The Ganges: India’s sacred river

Ever heard of The Ganges? If you’ve ever been to India or always wanted to, you probably would have heard of it. But did you also know that besides being the most popular river in India, it is also the country’s most sacred?

People flock daily to the banks of the Ganges to attend aarti (ceremony of lights and song) and perform their own personal pujas with candles and boats made of leaves and candels. The Ganges is believed to be the mother (Ma Ganga) and also to have the power to wash sins away. The same people that believe her waters are curing, also bring tremendous environmental pressure to the river, inadvertantly, creating the Ganges paradox: those that love it, are killing it.

Third largest flowing river in the World

The Ganges despite being India’s most popular and sacred river is also the world’s third largest river by discharge. This refers to how much water flows through it and to all the regions that it flows to, including all the many smaller rivers it breaks down into.

This holy river, interestingly, also partly flows through Bangladesh as well. The Ganges flows through the Himalayan region and all the way till the Western Bengal area before splitting into smaller rivers which then flow all over the country!

The river also bears a direct link to Hinduism which is also the country’s  predominant faith and religion that is widely practiced throughout the country while differing just slightly from state to state. The Ganges is linked so closely to the religion that it is personified as a goddess in Hinduism as ‘Ganga’.

While bathing in The Ganges is said to rid you of your earthly sins, another part of Hinduism also uses the river to release the cremated ashes of an individual believing that doing so sends it straight to Lord Shiva, one of the principal deities of Hinduism.


Health issues

Despite being the most sacred rivers in India that sees literally thousands of worshippers submerge in it on a day to day basis, there are a number of health issues that persist. The most pressing of health issues is the presence of fecal bacteria in the river.
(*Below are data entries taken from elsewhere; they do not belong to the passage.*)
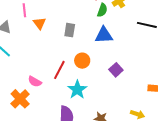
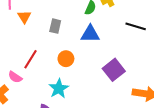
red line: (59, 70) -> (30, 59), moved
purple square: (116, 70) -> (114, 70), moved, size x1.5

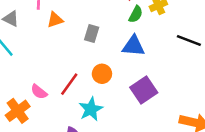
orange triangle: (24, 17) -> (55, 20), turned 40
red line: (30, 59) -> (69, 84), moved
purple square: (114, 70) -> (144, 90), moved

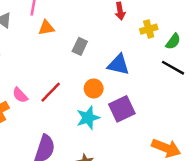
green semicircle: (136, 14) -> (173, 41), moved
orange circle: (102, 74) -> (94, 88), moved
cyan star: (91, 109) -> (88, 118), moved

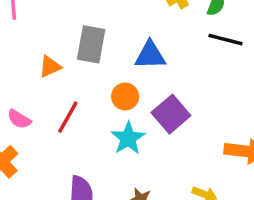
orange triangle: (46, 28) -> (50, 67), moved
gray rectangle: (80, 46) -> (91, 44), size x1.5
pink semicircle: (20, 95) -> (19, 119), moved

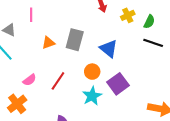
blue triangle: (150, 55) -> (109, 49), turned 36
orange triangle: (50, 67) -> (48, 43), moved
pink semicircle: (19, 119) -> (29, 80), turned -72

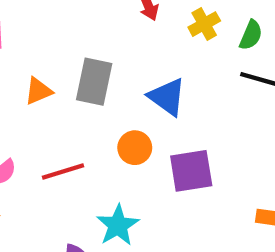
red line: (58, 81) -> (63, 171), turned 42
purple square: (118, 84) -> (191, 171), turned 30
cyan star: (92, 96) -> (118, 225), moved

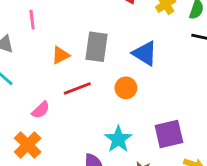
red line: (63, 171) -> (77, 88), moved
purple square: (191, 171) -> (169, 134), moved

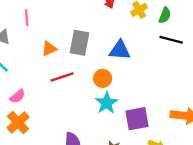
blue triangle: (145, 53) -> (120, 50), turned -30
pink semicircle: (41, 110) -> (17, 96), moved
cyan star: (118, 139) -> (107, 103), moved

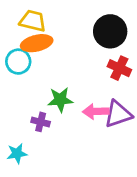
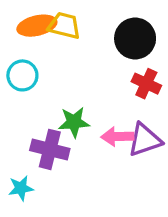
yellow trapezoid: (33, 21) -> (64, 26), moved
orange ellipse: (37, 43) -> (37, 26), moved
purple cross: (41, 122) -> (50, 149), size x1.6

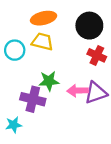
orange ellipse: (37, 26) -> (43, 18), moved
yellow trapezoid: (64, 26) -> (42, 42), moved

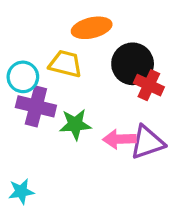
orange ellipse: (43, 18) -> (92, 28), moved
black circle: (89, 26) -> (133, 64), moved
purple cross: (33, 99) -> (36, 106), moved

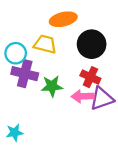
red cross: (149, 85) -> (90, 77), moved

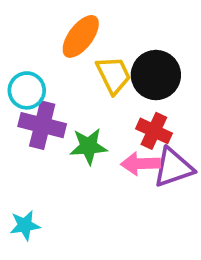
orange ellipse: (63, 19) -> (81, 36), moved, turned -40
yellow trapezoid: (45, 44) -> (113, 75), moved, turned 50

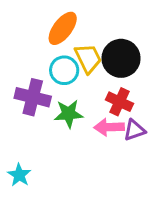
cyan circle: (27, 90) -> (64, 70), moved
purple triangle: (173, 168) -> (134, 130), size x0.7
cyan star: (25, 225) -> (19, 175), turned -30

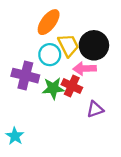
red cross: (120, 102) -> (72, 86), moved
pink arrow: (109, 127) -> (85, 69), moved
purple triangle: (134, 130) -> (95, 109), moved

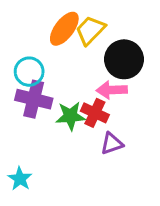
yellow trapezoid: (68, 45) -> (90, 30), moved, turned -110
cyan circle: (50, 55) -> (29, 72), moved
purple triangle: (95, 109) -> (112, 144), moved

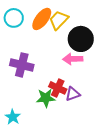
cyan circle: (29, 72) -> (14, 18), moved
red cross: (95, 113) -> (58, 88), moved
green star: (70, 116) -> (46, 98), moved

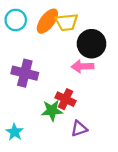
yellow trapezoid: (59, 20) -> (67, 22), turned -140
purple triangle: (73, 94) -> (79, 129), moved

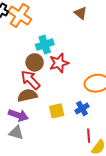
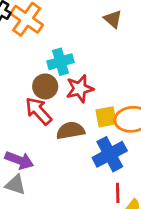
brown semicircle: (27, 95) -> (70, 131), moved
blue cross: (82, 108) -> (110, 154), size x1.6
yellow square: (57, 111) -> (106, 117), moved

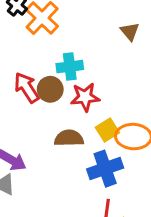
red arrow: (38, 111) -> (27, 88), moved
yellow square: (106, 117) -> (107, 130), turned -30

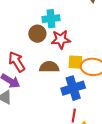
red arrow: (27, 88) -> (17, 62), moved
yellow square: (107, 130) -> (75, 62), turned 35

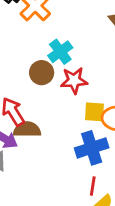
cyan cross: (51, 19) -> (60, 52), turned -30
brown semicircle: (49, 67) -> (27, 129), moved

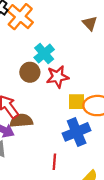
red line: (93, 186) -> (54, 162), moved

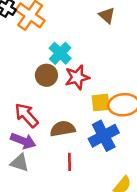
brown semicircle: (21, 121) -> (63, 129), moved
red line: (54, 162) -> (70, 162), moved

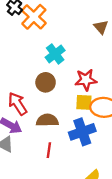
brown circle: (46, 75) -> (46, 82), moved
red star: (77, 77) -> (86, 80), moved

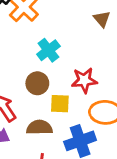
yellow square: (84, 102) -> (60, 104), moved

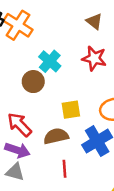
red star: (84, 80) -> (94, 58), moved, turned 30
brown circle: (37, 83) -> (33, 82), moved

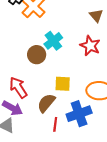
brown semicircle: (56, 136) -> (46, 103), turned -48
red line: (65, 169) -> (55, 124), moved

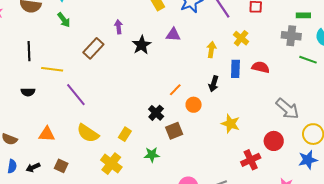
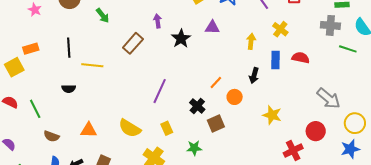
purple line: (76, 95) -> (160, 91), moved, turned 65
yellow rectangle: (125, 134) -> (167, 128), turned -56

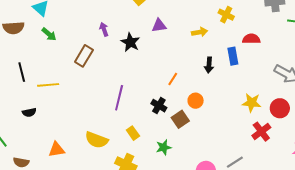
yellow arrow: (251, 41) -> (200, 32), turned 84
blue rectangle: (276, 60) -> (233, 56), moved
orange circle: (235, 97) -> (196, 101), moved
yellow star: (272, 115) -> (252, 103), moved

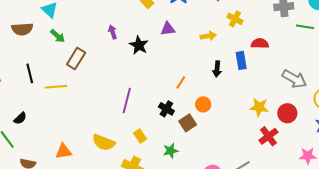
brown rectangle: (84, 56) -> (76, 59), moved
black semicircle: (29, 112) -> (20, 118), moved, turned -32

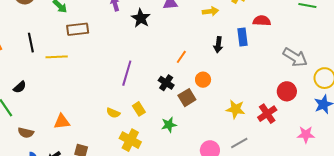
brown rectangle: (76, 59) -> (78, 29), turned 50
yellow star: (259, 107) -> (236, 109), moved
yellow semicircle: (104, 142) -> (113, 113), moved, size x0.6

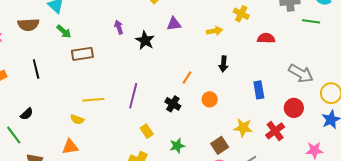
blue rectangle: (243, 37) -> (259, 90), moved
yellow line: (57, 57) -> (93, 100), moved
brown square: (187, 98) -> (220, 145), moved
yellow semicircle: (113, 113) -> (77, 119), moved

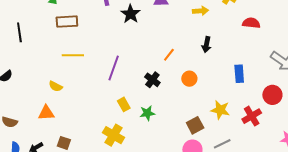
yellow line: (93, 100) -> (73, 55), moved
green star: (177, 146) -> (147, 113), moved

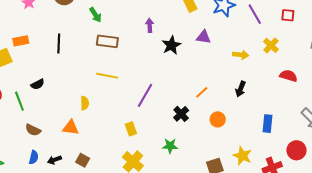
yellow semicircle: (56, 86) -> (85, 103), turned -128
yellow rectangle: (124, 104) -> (131, 129), moved

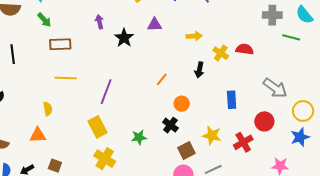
yellow cross: (271, 45) -> (221, 53), moved
black cross: (181, 114) -> (170, 125), moved
yellow rectangle: (131, 129) -> (97, 127), size x1.5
Surprisingly, the amounts of this bacteria is so high in the river that is surpasses the Indian government’s safety limits. However this does not seem to stop worshippers from continuing their holy rituals!


Since The Ganges flows through many cities and coastal towns, there has always been discharge of materials into the river as a means of disposal and convenience. With the rise in use of plastic and non-biodegradable material, these items are also being dumped into the river, inevitably polluting it.

Pollution is at an all-time high in the river despite its widely acknowledged sacredness. The pollution also harms the thriving wildlife and water species that are dependent on it as a life source.


Hence, The Ganges is not just India’s popular and sacred river but is also one that is most visited by Hindu worshippers on almost every day of the year. From attempting to wash away their sins to fulfilling the last rites of an individual, the river is seen as an important part of the Hindu way of life. Health issues and pollution persist despite the Indian government’s efforts to contain it. Nonetheless, The Ganges is always worth a visit while in India but as with visiting any natural feature, leave only your footprints and take away only memories!